◆ Required work
Exclude the pictures and reproduce the remaining data exactly as written.
*** Supplied material Section Begins ***
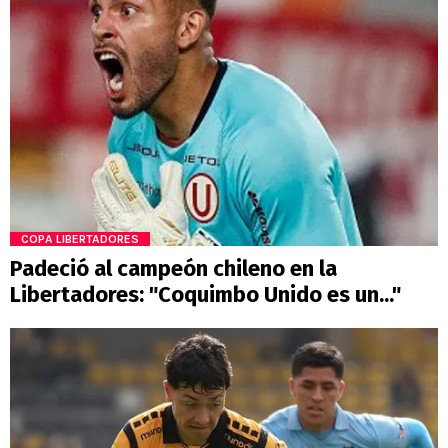
COPA LIBERTADORES
Padeció al campeón chileno en la
Libertadores: "Coquimbo Unido es un..."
*** Supplied material Section Ends ***
◆ Response below
COPA LIBERTADORES
Padeció al campeón chileno en la
Libertadores: "Coquimbo Unido es un..."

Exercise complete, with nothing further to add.